Fig. 1. The Power consumption range across MLPerf divisions, highlighting the need for scalable power measurement

Requirements for benchmarking energy efficiency

The MLPerf Power framework defines eleven requirements for benchmarking and measuring the energy efficiency of Machine Learning (ML) systems under three broad themes:

Power measurements: ensuring that measurements are compatible with a wide range and scale of platforms and configurations, account for system-level interactions and shared resources, and where feasible, measure physical power with an appropriate analyzer.
Diverse ML benchmarking: defining consistent rules and reporting guidelines, using industry-standard workloads, and collecting data on power consumption and performance at different throughputs and ML model accuracy/quality targets.
Evaluation, Trends, and Impact: Communicating power consumption and energy efficiency trends and optimizations, providing case studies relevant to real-world scenarios, and being driven and audited by the industry.

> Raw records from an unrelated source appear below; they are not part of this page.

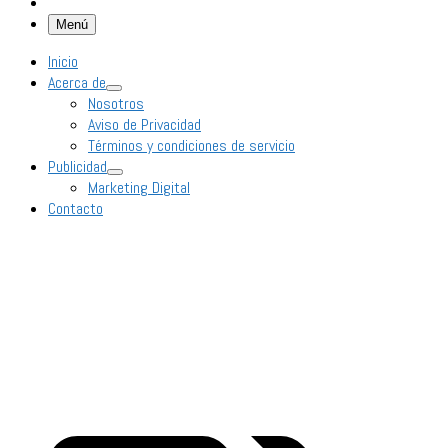
Menú
Inicio
Acerca de
Nosotros
Aviso de Privacidad
Términos y condiciones de servicio
Publicidad
Marketing Digital
Contacto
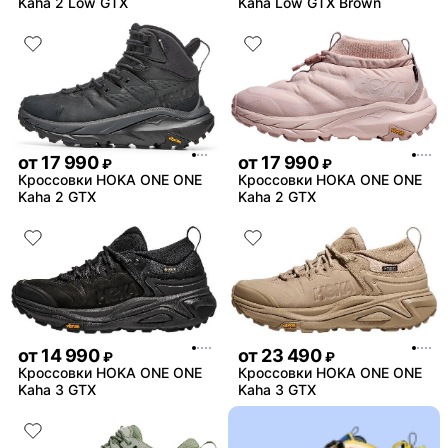
Kaha 2 Low GTX
Kaha Low GTX Brown
от
17 990
от
17 990
₽
₽
Кроссовки HOKA ONE ONE
Кроссовки HOKA ONE ONE
Kaha 2 GTX
Kaha 2 GTX
от
14 990
от
23 490
₽
₽
Кроссовки HOKA ONE ONE
Кроссовки HOKA ONE ONE
Kaha 3 GTX
Kaha 3 GTX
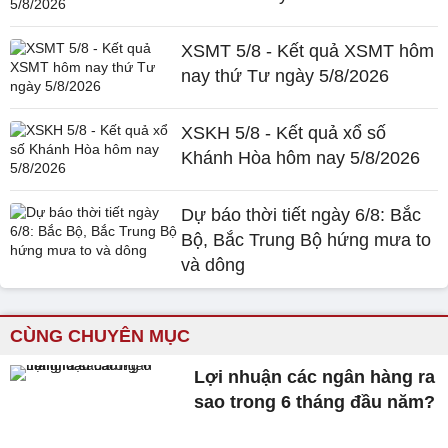
XSMT 5/8 - Kết quả XSMT hôm
nay thứ Tư ngày 5/8/2026
XSKH 5/8 - Kết quả xổ số
Khánh Hòa hôm nay 5/8/2026
Dự báo thời tiết ngày 6/8: Bắc
Bộ, Bắc Trung Bộ hứng mưa to
và dông
CÙNG CHUYÊN MỤC
Lợi nhuận các ngân hàng ra
sao trong 6 tháng đầu năm?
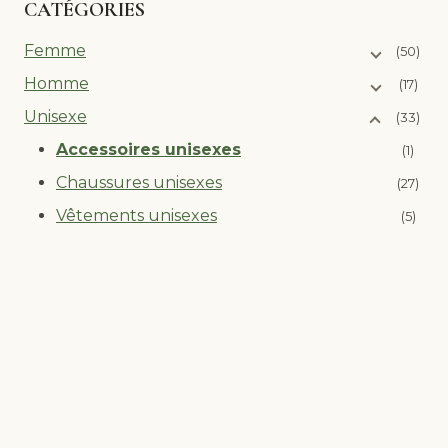
CATÉGORIES
Femme
(50)
Homme
(17)
Unisexe
(33)
Accessoires unisexes
(1)
Chaussures unisexes
(27)
Vêtements unisexes
(5)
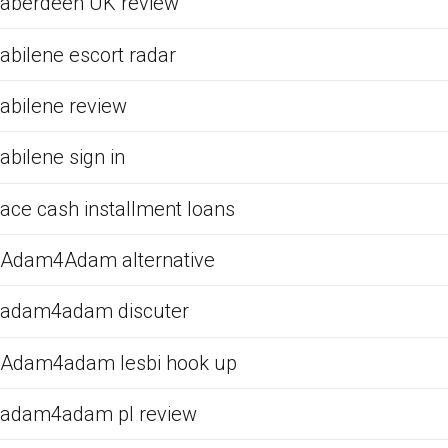
aberdeen UK review
abilene escort radar
abilene review
abilene sign in
ace cash installment loans
Adam4Adam alternative
adam4adam discuter
Adam4adam lesbi hook up
adam4adam pl review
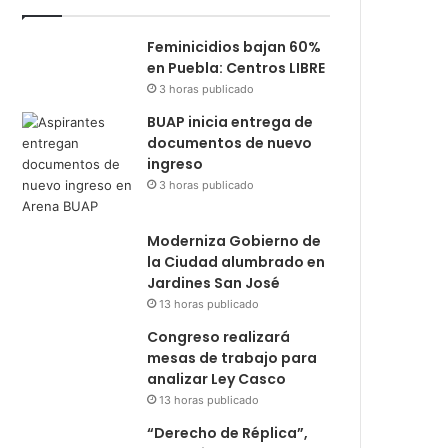
Feminicidios bajan 60%
en Puebla: Centros LIBRE
3 horas publicado
BUAP inicia entrega de
documentos de nuevo
ingreso
3 horas publicado
Moderniza Gobierno de
la Ciudad alumbrado en
Jardines San José
13 horas publicado
Congreso realizará
mesas de trabajo para
analizar Ley Casco
13 horas publicado
“Derecho de Réplica”,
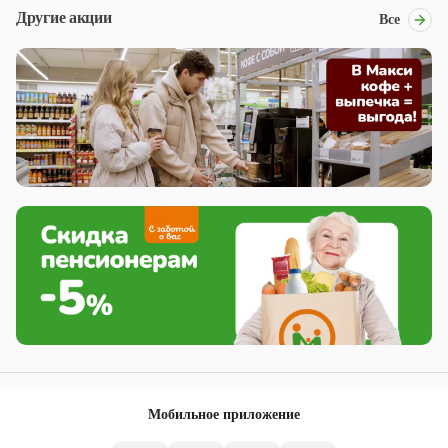
Другие акции
Все
Мобильное приложение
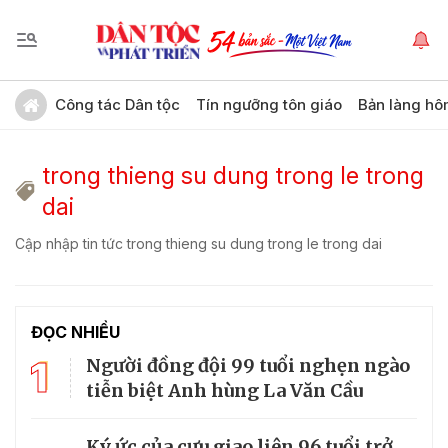
Công tác Dân tộc
Tín ngưỡng tôn giáo
Bản làng hô
trong thieng su dung trong le trong
dai
Cập nhập tin tức trong thieng su dung trong le trong dai
ĐỌC NHIỀU
1
Người đồng đội 99 tuổi nghẹn ngào
tiễn biệt Anh hùng La Văn Cầu
Ký ức của cựu giao liên 96 tuổi trở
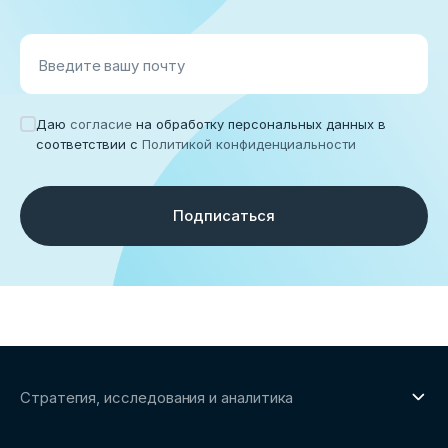
Введите вашу почту
Даю
согласие
на обработку персональных данных в
соответствии с
Политикой конфиденциальности
Подписаться
Стратегия, исследования и аналитика
О направлении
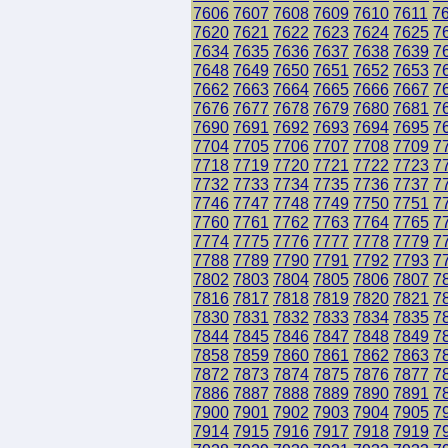
7606
7607
7608
7609
7610
7611
7
7620
7621
7622
7623
7624
7625
7
7634
7635
7636
7637
7638
7639
7
7648
7649
7650
7651
7652
7653
7
7662
7663
7664
7665
7666
7667
7
7676
7677
7678
7679
7680
7681
7
7690
7691
7692
7693
7694
7695
7
7704
7705
7706
7707
7708
7709
7
7718
7719
7720
7721
7722
7723
7
7732
7733
7734
7735
7736
7737
7
7746
7747
7748
7749
7750
7751
7
7760
7761
7762
7763
7764
7765
7
7774
7775
7776
7777
7778
7779
7
7788
7789
7790
7791
7792
7793
7
7802
7803
7804
7805
7806
7807
7
7816
7817
7818
7819
7820
7821
7
7830
7831
7832
7833
7834
7835
7
7844
7845
7846
7847
7848
7849
7
7858
7859
7860
7861
7862
7863
7
7872
7873
7874
7875
7876
7877
7
7886
7887
7888
7889
7890
7891
7
7900
7901
7902
7903
7904
7905
7
7914
7915
7916
7917
7918
7919
7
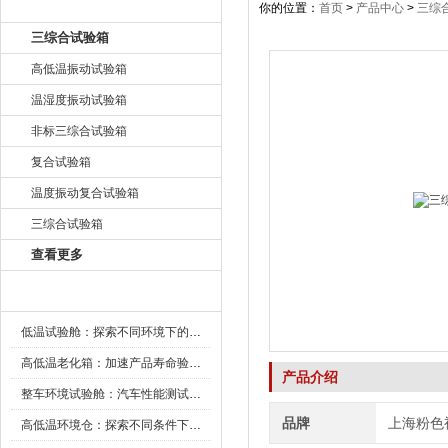
产品目录
你的位置：
首页
>
产品中心
>
三综
三综合试验箱
高低温振动试验箱
温湿度振动试验箱
非标三综合试验箱
复合试验箱
温度振动复合试验箱
三综合试验箱
查看更多
新闻资讯
低温试验舱：探索不同环境下的科技边界
高低温老化箱：加速产品寿命验证的可靠伙伴
产品介绍
整车环境试验舱：汽车性能测试的设备
品牌
上海粉色
高低温环境仓：探索不同条件下的科学奥秘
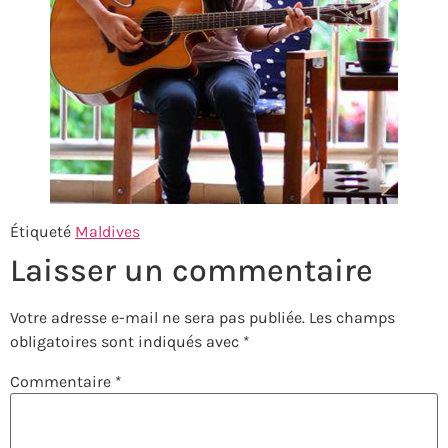
Étiqueté
Maldives
Laisser un commentaire
Votre adresse e-mail ne sera pas publiée.
Les champs
obligatoires sont indiqués avec
*
Commentaire
*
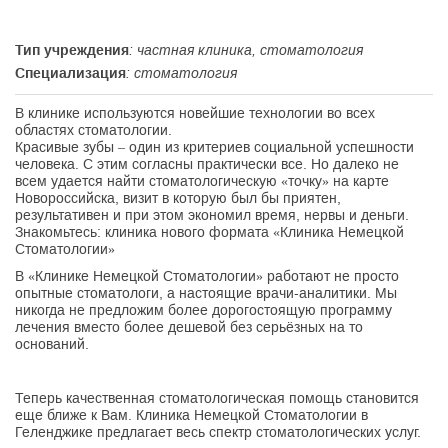
Тип учреждения
: частная клиника, стоматология
Специализация
: стоматология
В клинике используются новейшие технологии во всех
областях стоматологии.
Красивые зубы – один из критериев социальной успешности
человека. С этим согласны практически все. Но далеко не
всем удается найти стоматологическую «точку» на карте
Новороссийска, визит в которую был бы приятен,
результативен и при этом экономил время, нервы и деньги.
Знакомьтесь: клиника нового формата «Клиника Немецкой
Стоматологии»
В «Клинике Немецкой Стоматологии» работают не просто
опытные стоматологи, а настоящие врачи-аналитики. Мы
никогда не предложим более дорогостоящую программу
лечения вместо более дешевой без серьёзных на то
оснований.
Теперь качественная стоматологическая помощь становится
еще ближе к Вам. Клиника Немецкой Стоматологии в
Геленджике предлагает весь спектр стоматологических услуг.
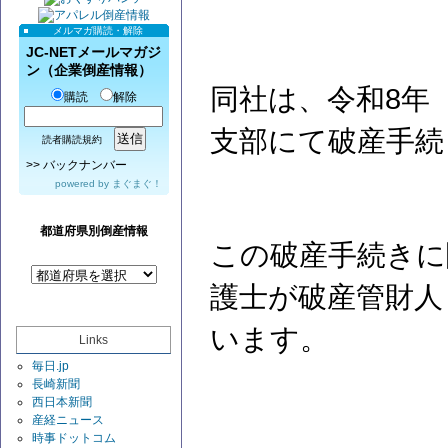
メルマガ購読・解除
JC-NETメールマガジ
ン（企業倒産情報）
同社は、令和8年（
購読
解除
支部にて破産手続
読者購読規約
>>
バックナンバー
powered by
まぐまぐ！
都道府県別倒産情報
この破産手続きに
護士が破産管財人
います。
Links
毎日.jp
長崎新聞
西日本新聞
産経ニュース
時事ドットコム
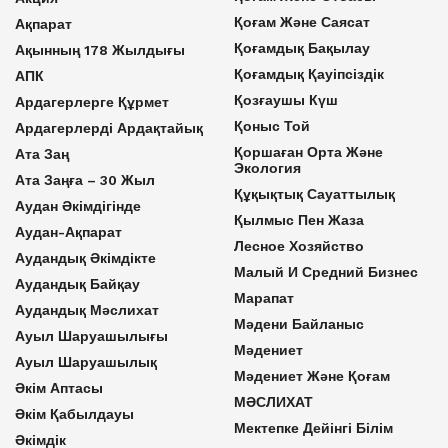
Қоғам Және Саясат
Ақпарат
Қоғамдық Бақылау
Ақынның 178 Жылдығы
Қоғамдық Қауіпсіздік
АПК
Қозғаушы Күш
Ардагерлерге Құрмет
Қоныс Той
Ардагерлерді Ардақтайық
Қоршаған Орта Және
Ата Заң
Экология
Ата Заңға – 30 Жыл
Құқықтық Сауаттылық
Аудан Әкімдігінде
Қылмыс Пен Жаза
Аудан-Ақпарат
Лесное Хозяйство
Аудандық Әкімдікте
Малый И Средний Бизнес
Аудандық Байқау
Марапат
Аудандық Мәслихат
Мәдени Байланыс
Ауыл Шаруашылығы
Мәдениет
Ауыл Шаруашылық
Мәдениет Және Қоғам
Әкім Аптасы
МӘСЛИХАТ
Әкім Қабылдауы
Мектепке Дейінгі Білім
Әкімдік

The MLPerf Power framework addresses several myths and pitfalls related to measuring the power usage of AI systems. One is that measuring power consumption alone is sufficient. Instead, the benchmark focuses on measuring power efficiency: system performance per unit of power.

Another myth is that isolating and measuring just the ML components is sufficient. While they do make up a large portion of the power consumption, fully understanding AI system power efficiency requires measuring all the system components, including compute, memory/storage, the interconnect, and the cooling system. This requires a careful, comprehensive approach since different components vary their level of activity at different phases of an AI workload.

MLPerf Power benchmark submissions provide early and impactful insights

ML Commons has received 1,841 MLPerf Power benchmark submissions to-date, spanning several years and four workload versions. The benchmark results are already providing useful insights that inform the design of future AI systems.

One important insight relates to scaling up training systems and the complex relationship between system scale, training time, and energy consumption. Specifically, scaling up the number of accelerators reduces absolute training time, but the amount of energy consumed increases at a non-linear rate. This is due to two factors: the increased communication requirements between a larger set of accelerators; and the decreased utilization in each accelerator. This points to the need to design AI systems with an understanding of these tradeoffs to achieve the necessary balance between scale, speed and energy consumption. “In the AI era, where scaling laws are driving computational demands, energy efficiency is a fundamental imperative for sustainable and responsible technological advancement,” noted Sachin Idgunji (NVIDIA), founding Co-Chair of the MLCommons Power working group. “Benchmarks such as MLPerf Power give AI system builders the information they need to help them achieve their design goals.”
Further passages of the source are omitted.